November 13, 2006

Cultural learnings from Borat

By: James N. Markels

There are so many targets for ridicule in “Borat: Cultural Learnings of American for Make Benefit Glorious Nation of Kazakhstan,” but what is most interesting about the movie is not who the targets are, but whether the targets even know that they have been savaged in the first place, and how the objects of ridicule choose to react.

In case you’ve been so obsessed with election results to bother with the latest in pop culture, here’s a quick overview of “Borat”: English comedian Sacha Baron Cohen portrays Borat Sagdiyev, a TV reporter from Kazakhstan who describes with pride his nation’s virulent anti-Semitism, homophobia, and sexism, and indeed embraces those values as his own. He sets out to “the US and A” with his broken English to learn about our country, in the process acting much like a bull in a china shop — both literally and figuratively.

The movie goes into great detail about the culture of Kazakhstan — or rather, the Kazakhstan that Cohen creates. These fictional Kazakhis have TV and yet no toilets, automobiles, or modern social graces of any kind. They are essentially a third world nation with MTV.

Naturally, the real Kazakhstan, which sits atop one of the largest oil beds on the planet, took some exception to this. At first they protested Cohen’s portrayal and demanded that the movie be stopped, but subsequently got the joke. Cohen picked Kazakhstan mostly because most viewers would know practically nothing about the country, making it easier for the jokes to have traction. And the depictions were so over the top as to make it highly unlikely that anyone would take Cohen’s jokes seriously. As a result, Kazakhstan reversed course and invited Cohen, as Borat, to visit and learn about the country. It became good publicity for an otherwise unknown nation.

Individual Americans are often the butt of the joke in the movie as well, much as Jay Leno exposes the ignorance of the average citizen in his man-on-the-street interviews. Cohen cleverly gets a rodeo organizer to say that he’d like to see homosexuals hanged, and three college frat boys give the faux Kazakhstani a run for the money in being rampantly misogynist and racist. These are uncomfortable moments, and my crowded theatre was noticably quiet during these episodes. However, we are used to seeing our fellow citizens making asses of themselves on camera. We know that it does not reflect upon us as a country. And in fact, the movie seems to bring out much that is good about America. As boorish as some of the interviewees are, all of them are unfailingly friendly to Borat. The moments where the worst things are said are typically in an effort to find common ground with this foreign visitor.

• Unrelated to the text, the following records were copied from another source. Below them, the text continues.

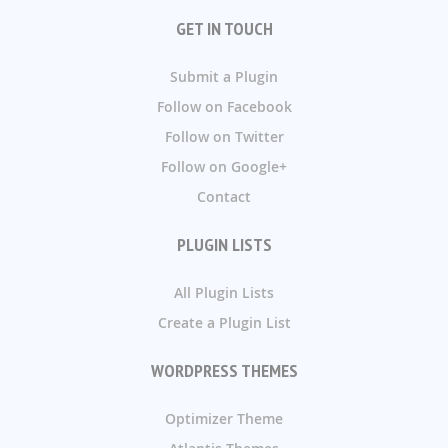
GET IN TOUCH
Submit a Plugin
Follow on Facebook
Follow on Twitter
Follow on Google+
Contact
PLUGIN LISTS
All Plugin Lists
Create a Plugin List
WORDPRESS THEMES
Optimizer Theme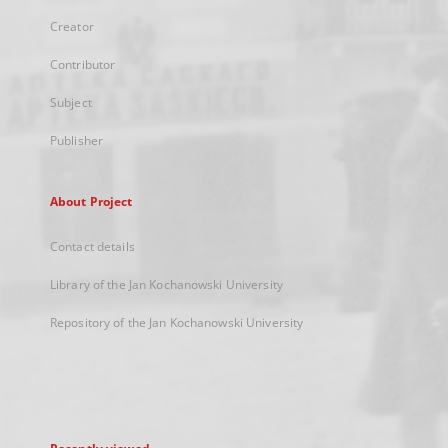
Creator
Contributor
Subject
Publisher
About Project
Contact details
Library of the Jan Kochanowski University
Repository of the Jan Kochanowski University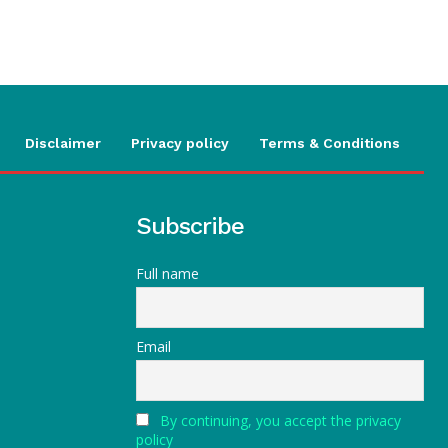
Disclaimer
Privacy policy
Terms & Conditions
Subscribe
Full name
Email
By continuing, you accept the privacy
policy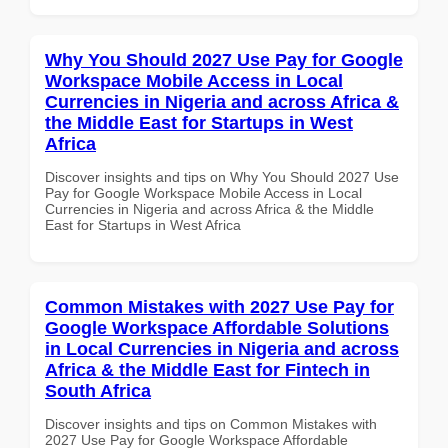
Why You Should 2027 Use Pay for Google
Workspace Mobile Access in Local
Currencies in Nigeria and across Africa &
the Middle East for Startups in West
Africa
Discover insights and tips on Why You Should 2027 Use
Pay for Google Workspace Mobile Access in Local
Currencies in Nigeria and across Africa & the Middle
East for Startups in West Africa
Common Mistakes with 2027 Use Pay for
Google Workspace Affordable Solutions
in Local Currencies in Nigeria and across
Africa & the Middle East for Fintech in
South Africa
Discover insights and tips on Common Mistakes with
2027 Use Pay for Google Workspace Affordable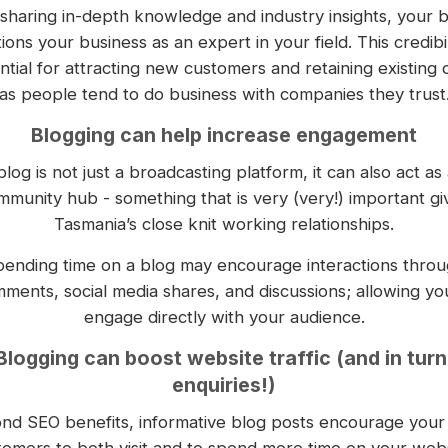
sharing in-depth knowledge and industry insights, your 
tions your business as an expert in your field. This credibili
ntial for attracting new customers and retaining existing 
as people tend to do business with companies they trust
Blogging can help increase engagement
blog is not just a broadcasting platform, it can also act as 
mmunity hub - something that is very (very!) important gi
Tasmania’s close knit working relationships.
ending time on a blog may encourage interactions thro
ments, social media shares, and discussions; allowing yo
engage directly with your audience.
Blogging can boost website traffic (and in turn
enquiries!)
nd SEO benefits, informative blog posts encourage your 
tomers to both visit and to spend more time on your webs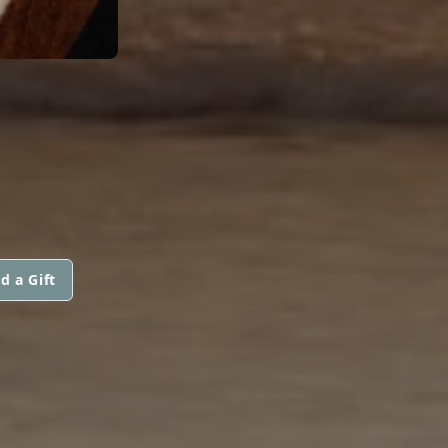
d a Gift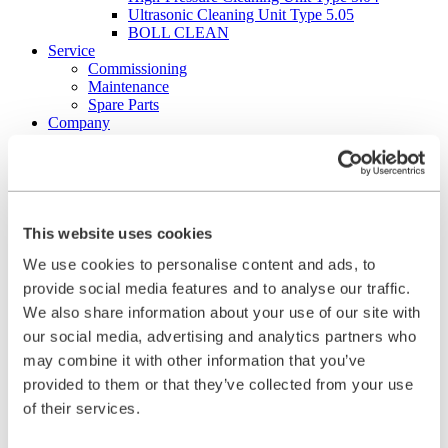
Ultrasonic Cleaning Unit Type 5.05
BOLL CLEAN
Service
Commissioning
Maintenance
Spare Parts
Company
Career
Beginners and experienced
Apprenticeships
Mechatronics technician (m/f/d)
Construction Mechanic (m/f/d)
Production technologist (m/f/d)
This website uses cookies
Industrial Clerk (m/f/d)
We use cookies to personalise content and ads, to
Students
School internship
provide social media features and to analyse our traffic.
Corporate philosophy
We also share information about your use of our site with
Leadership Principles
our social media, advertising and analytics partners who
Corporate Responsibility
Environmental Management
may combine it with other information that you’ve
Work Safety Management
provided to them or that they’ve collected from your use
Foundations
of their services.
Compliance
Research & Development
Quality Management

However, don’t try to kiss or touch New Yorkers. That point is made abundantly clear early on.

And then there’s the anti-Semitism. Borat’s anti-Semitism transcends “Protocols of the Elders of Zion” and charges into a la-la land where Jews are supernatural monsters. The movie pulls no punches, as viewers are quickly introduced to “The Running of the Jew,” which is just like Spain’s running of the bulls except the bulls are replaced by “Jews” with giant horned demonlike heads who chase after fleeing Kazakhis with claws and weapons, the female one laying a giant “Jew egg” that the village children gleefully destroy. It’s a ridiculous spectacle, and yet only an appetizer of things to come.

The pinnacle of the movie’s commentary on Jews comes when Borat stops at a bed and breakfast to sleep for the night, only to realize after he has booked a room that the owners, an adorable old couple, are Jewish. Instantly, Borat and his producer are convinced that the couple will try to kill them, refusing to eat any food for fear of poison. Their paranoia is so great that, upon seeing bugs in their room, the pair thinks the Jewish couple had changed their shape in order to kill them, and, after throwing money at the skittering insects, run pell-mell from the house in terror.

Jews are horned shape-shifting devils that lay eggs and murder non-Jews with abandon? It makes the viewer rub their eyes in disbelief. And yet, it’s so over-the-top that it makes sense. The movie isn’t reveling in anti-Semitism — it’s making fun of it. Borat’s anti-Semitism is Islamist anti-Semitism taken to the next level, where Cohen takes real-life accusations, such as the charge that Jews were behind 9/11 or that Jews use the blood of Muslim and Christian babies in their rituals, and raises them to parody. There’s a reason, after all, that the Anti-Defamation League hasn’t said a single word about “Borat.” They, after all, get the joke.

But not everyone gets it. Russia is refusing to screen the movie, for fear that it might offend delicate Russian sensibilities. And yet such censorship is as sure to fail as Islamist efforts to censor cartoons depicting Mohammed. Of course the frat boys in the movie are upset over how they were depicted. And so is the town of Glod in Romania, which served as the fictional Kazakhstanian town Borat hailed from. But they are taking out their displeasure the tried-and-true American way: through lawsuits.

In the end, Kazakhstanis wind up looking more enlightened than American frat boys. Maybe that was the joke that Cohen was aiming to tell all along.

James N. Markels is an attorney and a regular columnist for Brainwash.